**Description of the task**
From top to bottom, retype the data exactly, passing over any picture.

**Input records**

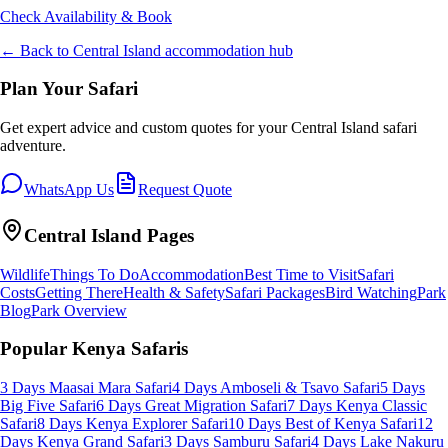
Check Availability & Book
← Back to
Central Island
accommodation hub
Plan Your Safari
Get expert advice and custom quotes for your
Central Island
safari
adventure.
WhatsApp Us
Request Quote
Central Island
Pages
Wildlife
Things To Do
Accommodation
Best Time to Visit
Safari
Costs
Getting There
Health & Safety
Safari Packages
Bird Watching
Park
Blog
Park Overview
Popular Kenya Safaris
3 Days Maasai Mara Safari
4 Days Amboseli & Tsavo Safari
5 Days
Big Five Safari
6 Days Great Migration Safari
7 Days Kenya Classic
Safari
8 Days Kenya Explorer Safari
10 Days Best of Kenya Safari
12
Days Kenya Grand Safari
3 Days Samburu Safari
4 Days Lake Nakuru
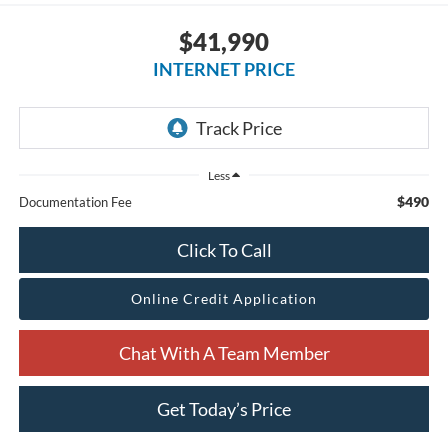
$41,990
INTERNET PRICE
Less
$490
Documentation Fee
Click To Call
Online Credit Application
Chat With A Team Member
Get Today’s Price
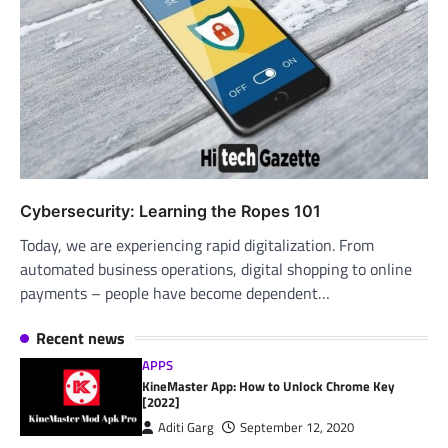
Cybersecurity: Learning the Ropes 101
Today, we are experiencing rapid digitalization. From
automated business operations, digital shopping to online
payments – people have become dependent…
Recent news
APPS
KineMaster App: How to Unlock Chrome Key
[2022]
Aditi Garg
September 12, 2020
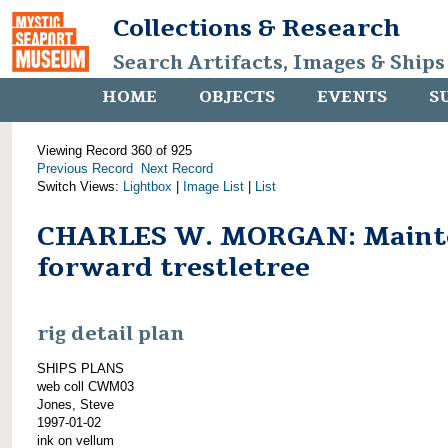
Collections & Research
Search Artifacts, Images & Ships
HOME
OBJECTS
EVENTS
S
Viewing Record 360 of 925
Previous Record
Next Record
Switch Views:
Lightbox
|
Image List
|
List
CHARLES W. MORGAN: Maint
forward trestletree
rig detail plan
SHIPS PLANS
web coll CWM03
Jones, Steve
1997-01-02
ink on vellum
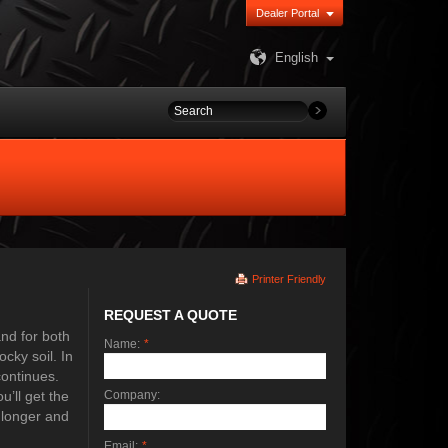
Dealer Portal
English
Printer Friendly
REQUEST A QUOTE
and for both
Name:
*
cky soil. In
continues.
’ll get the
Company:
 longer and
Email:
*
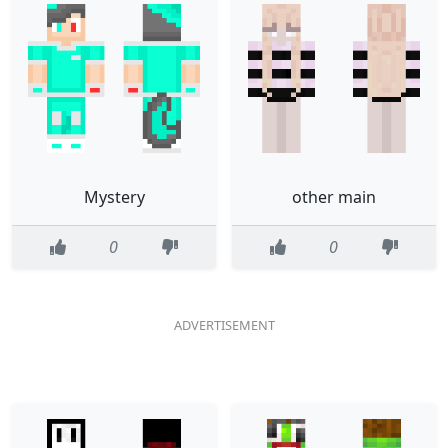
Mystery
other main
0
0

**Result of the exercise**
Check Availability & Book
← Back to
Central Island
accommodation hub
Plan Your Safari
Get expert advice and custom quotes for your
Central Island
safari
adventure.
WhatsApp Us
Request Quote
Central Island
Pages
Wildlife
Things To Do
Accommodation
Best Time to Visit
Safari
Costs
Getting There
Health & Safety
Safari Packages
Bird Watching
Park
Blog
Park Overview
Popular Kenya Safaris
3 Days Maasai Mara Safari
4 Days Amboseli & Tsavo Safari
5 Days
Big Five Safari
6 Days Great Migration Safari
7 Days Kenya Classic
Safari
8 Days Kenya Explorer Safari
10 Days Best of Kenya Safari
12
Days Kenya Grand Safari
3 Days Samburu Safari
4 Days Lake Nakuru
$41,990
INTERNET PRICE
Less
$490
Documentation Fee
Click To Call
Online Credit Application
Chat With A Team Member
Get Today’s Price
Cybersecurity: Learning the Ropes 101
Today, we are experiencing rapid digitalization. From
automated business operations, digital shopping to online
payments – people have become dependent…
Recent news
APPS
KineMaster App: How to Unlock Chrome Key
[2022]
Aditi Garg
September 12, 2020
Collections & Research
Search Artifacts, Images & Ships
HOME
OBJECTS
EVENTS
S
Viewing Record 360 of 925
Previous Record
Next Record
Switch Views:
Lightbox
|
Image List
|
List
CHARLES W. MORGAN: Maint
forward trestletree
rig detail plan
SHIPS PLANS
web coll CWM03
Jones, Steve
1997-01-02
ink on vellum
Dealer Portal
English
Printer Friendly
REQUEST A QUOTE
and for both
Name:
*
cky soil. In
continues.
’ll get the
Company:
 longer and
Email:
*
Mystery
other main
0
0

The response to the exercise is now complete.